_Problem requirements_. Look for "TEACHERS" in the material below and show each line that contains it.

= Beginning of Section =

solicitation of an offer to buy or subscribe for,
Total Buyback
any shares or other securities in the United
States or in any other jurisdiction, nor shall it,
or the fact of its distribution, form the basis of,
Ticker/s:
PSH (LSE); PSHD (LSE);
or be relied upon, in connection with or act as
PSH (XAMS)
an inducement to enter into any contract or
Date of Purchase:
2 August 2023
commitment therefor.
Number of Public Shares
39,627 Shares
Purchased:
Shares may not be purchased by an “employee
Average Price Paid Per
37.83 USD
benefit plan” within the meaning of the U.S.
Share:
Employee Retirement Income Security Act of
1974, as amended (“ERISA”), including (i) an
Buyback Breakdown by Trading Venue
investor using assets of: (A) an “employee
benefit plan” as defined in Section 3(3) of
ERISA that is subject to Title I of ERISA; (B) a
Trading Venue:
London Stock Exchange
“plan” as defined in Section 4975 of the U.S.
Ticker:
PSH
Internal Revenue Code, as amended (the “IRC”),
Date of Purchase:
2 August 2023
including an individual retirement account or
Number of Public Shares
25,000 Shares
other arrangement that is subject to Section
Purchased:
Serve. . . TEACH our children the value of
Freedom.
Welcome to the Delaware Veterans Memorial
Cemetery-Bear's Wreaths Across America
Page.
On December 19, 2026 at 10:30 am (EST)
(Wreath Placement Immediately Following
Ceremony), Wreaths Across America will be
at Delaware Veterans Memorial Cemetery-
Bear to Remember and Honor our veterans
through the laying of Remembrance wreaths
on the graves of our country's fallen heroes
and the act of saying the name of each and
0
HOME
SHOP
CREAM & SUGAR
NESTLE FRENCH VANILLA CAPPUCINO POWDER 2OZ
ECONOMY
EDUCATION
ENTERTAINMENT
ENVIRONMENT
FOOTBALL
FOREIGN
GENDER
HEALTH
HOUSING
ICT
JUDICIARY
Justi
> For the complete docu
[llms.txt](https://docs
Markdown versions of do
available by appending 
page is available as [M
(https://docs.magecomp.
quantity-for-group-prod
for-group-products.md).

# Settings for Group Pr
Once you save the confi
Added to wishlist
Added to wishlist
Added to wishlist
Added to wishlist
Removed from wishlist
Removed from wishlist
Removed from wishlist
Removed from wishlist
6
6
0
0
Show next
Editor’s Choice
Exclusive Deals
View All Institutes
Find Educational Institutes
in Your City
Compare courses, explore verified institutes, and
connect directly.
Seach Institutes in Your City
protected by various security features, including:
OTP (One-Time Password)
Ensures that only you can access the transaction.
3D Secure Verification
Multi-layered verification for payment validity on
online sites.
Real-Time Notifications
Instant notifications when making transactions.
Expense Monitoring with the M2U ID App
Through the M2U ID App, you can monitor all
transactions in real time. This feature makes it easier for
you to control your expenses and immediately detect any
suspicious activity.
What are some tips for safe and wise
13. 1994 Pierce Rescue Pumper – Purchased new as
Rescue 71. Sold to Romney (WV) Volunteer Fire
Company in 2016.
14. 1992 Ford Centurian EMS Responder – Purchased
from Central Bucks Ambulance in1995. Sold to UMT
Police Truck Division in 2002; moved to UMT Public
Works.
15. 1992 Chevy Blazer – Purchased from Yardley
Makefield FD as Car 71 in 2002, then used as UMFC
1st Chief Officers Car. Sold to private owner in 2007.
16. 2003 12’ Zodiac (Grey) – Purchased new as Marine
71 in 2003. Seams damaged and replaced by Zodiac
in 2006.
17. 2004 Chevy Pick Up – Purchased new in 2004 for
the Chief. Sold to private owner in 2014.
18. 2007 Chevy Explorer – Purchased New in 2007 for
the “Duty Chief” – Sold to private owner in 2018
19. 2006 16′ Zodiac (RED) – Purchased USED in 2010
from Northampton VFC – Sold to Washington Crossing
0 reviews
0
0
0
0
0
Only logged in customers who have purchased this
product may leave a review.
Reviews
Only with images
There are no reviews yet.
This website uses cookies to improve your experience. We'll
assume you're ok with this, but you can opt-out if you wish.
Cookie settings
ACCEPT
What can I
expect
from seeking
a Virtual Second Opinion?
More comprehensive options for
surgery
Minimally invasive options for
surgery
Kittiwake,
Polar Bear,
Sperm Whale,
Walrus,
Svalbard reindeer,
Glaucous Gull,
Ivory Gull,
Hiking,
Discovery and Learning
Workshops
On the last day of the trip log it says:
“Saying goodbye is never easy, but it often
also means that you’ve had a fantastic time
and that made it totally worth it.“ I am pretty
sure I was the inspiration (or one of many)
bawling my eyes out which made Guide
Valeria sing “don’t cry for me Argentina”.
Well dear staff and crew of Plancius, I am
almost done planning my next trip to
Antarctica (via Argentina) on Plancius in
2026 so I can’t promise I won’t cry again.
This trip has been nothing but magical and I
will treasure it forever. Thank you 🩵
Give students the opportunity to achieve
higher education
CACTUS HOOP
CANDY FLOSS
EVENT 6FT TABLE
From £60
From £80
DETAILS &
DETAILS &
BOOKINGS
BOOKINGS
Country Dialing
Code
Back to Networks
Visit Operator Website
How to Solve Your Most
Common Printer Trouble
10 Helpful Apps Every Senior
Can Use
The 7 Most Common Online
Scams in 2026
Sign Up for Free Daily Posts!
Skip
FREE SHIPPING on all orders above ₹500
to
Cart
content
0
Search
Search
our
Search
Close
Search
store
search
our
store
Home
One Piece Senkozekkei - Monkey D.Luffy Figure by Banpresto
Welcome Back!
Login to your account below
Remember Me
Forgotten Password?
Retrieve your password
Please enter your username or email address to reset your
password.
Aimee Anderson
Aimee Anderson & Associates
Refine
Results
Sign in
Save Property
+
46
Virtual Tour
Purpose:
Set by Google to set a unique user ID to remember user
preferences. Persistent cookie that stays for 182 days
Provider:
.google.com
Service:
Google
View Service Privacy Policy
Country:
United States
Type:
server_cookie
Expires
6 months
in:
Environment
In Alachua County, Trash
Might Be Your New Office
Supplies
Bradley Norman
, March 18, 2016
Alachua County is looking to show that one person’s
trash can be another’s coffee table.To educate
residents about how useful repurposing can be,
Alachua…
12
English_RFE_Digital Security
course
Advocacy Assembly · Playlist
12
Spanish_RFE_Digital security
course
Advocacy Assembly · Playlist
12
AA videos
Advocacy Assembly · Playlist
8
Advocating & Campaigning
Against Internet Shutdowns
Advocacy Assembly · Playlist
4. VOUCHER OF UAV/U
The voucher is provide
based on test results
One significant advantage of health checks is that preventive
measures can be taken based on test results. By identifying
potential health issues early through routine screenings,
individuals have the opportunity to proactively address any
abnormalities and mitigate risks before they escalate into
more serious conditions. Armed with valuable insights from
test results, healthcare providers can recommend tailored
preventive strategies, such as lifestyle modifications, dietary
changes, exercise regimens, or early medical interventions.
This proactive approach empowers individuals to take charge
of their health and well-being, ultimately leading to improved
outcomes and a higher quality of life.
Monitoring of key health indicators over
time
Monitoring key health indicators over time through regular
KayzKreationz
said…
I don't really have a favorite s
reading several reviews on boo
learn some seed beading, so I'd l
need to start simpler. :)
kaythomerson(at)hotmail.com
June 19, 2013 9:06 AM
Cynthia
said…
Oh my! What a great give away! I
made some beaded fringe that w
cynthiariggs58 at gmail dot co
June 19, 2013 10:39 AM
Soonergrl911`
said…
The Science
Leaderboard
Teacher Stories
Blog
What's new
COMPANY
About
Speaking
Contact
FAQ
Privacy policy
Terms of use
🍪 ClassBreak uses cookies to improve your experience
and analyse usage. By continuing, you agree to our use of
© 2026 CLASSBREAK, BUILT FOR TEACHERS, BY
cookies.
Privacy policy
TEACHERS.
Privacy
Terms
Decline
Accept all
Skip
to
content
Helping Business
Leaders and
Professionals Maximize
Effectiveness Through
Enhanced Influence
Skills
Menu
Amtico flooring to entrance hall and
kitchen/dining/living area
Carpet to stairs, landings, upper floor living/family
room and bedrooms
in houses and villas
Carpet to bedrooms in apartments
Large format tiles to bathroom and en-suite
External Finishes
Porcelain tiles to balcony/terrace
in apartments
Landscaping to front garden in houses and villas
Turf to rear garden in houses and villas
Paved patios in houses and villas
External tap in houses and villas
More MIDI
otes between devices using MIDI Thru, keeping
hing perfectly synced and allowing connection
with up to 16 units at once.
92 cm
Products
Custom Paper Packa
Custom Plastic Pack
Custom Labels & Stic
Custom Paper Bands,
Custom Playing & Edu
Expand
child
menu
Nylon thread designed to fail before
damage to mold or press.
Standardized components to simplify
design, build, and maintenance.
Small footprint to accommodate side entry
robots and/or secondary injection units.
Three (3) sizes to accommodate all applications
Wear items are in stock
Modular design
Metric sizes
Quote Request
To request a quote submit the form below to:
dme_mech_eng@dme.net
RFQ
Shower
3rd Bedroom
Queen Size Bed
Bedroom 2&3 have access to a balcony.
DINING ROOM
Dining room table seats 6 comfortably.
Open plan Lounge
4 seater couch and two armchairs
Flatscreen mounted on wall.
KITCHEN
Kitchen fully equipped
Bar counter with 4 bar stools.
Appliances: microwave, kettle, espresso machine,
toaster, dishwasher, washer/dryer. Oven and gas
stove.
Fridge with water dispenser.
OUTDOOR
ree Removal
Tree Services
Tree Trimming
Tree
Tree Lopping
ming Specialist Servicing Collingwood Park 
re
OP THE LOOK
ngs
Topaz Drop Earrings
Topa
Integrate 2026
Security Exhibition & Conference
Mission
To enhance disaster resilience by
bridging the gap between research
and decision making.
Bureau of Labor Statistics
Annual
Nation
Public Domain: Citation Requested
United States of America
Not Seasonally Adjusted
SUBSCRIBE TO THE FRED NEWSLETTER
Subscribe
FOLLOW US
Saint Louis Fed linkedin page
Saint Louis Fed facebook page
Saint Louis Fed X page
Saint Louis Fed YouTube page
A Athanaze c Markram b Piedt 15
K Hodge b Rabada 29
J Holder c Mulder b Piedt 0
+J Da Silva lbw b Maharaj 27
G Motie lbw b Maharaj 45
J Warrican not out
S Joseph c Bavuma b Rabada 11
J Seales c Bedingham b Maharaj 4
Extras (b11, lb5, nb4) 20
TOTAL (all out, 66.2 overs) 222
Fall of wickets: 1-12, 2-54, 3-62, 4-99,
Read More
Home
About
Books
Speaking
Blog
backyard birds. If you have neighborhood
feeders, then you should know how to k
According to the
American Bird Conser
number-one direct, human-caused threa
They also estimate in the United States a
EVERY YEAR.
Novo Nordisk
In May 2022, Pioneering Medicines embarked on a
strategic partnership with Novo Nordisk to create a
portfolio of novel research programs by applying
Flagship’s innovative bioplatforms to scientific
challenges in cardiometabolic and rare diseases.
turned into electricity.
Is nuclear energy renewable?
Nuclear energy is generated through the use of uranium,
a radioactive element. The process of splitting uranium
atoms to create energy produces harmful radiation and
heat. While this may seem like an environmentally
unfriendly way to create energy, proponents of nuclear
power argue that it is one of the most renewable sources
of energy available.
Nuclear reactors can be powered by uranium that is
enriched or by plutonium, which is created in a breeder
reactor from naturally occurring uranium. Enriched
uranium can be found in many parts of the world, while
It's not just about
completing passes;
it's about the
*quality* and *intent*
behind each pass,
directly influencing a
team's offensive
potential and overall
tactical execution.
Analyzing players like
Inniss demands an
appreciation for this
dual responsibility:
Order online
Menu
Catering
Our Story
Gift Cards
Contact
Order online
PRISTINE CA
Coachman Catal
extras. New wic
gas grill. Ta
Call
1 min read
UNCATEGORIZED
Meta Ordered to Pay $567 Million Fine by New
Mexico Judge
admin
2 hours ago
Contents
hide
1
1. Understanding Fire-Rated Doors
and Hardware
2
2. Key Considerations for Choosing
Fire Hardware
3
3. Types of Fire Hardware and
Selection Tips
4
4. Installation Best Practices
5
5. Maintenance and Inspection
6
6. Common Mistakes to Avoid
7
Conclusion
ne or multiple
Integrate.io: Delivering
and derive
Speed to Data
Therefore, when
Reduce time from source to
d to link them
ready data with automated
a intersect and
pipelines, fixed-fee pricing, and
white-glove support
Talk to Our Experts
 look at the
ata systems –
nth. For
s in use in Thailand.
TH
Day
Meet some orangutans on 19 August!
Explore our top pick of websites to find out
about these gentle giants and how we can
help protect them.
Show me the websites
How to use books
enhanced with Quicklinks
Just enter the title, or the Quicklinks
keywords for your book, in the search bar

= End of Section =

_Solved problem_.
© 2026 CLASSBREAK, BUILT FOR TEACHERS, BY
TEACHERS.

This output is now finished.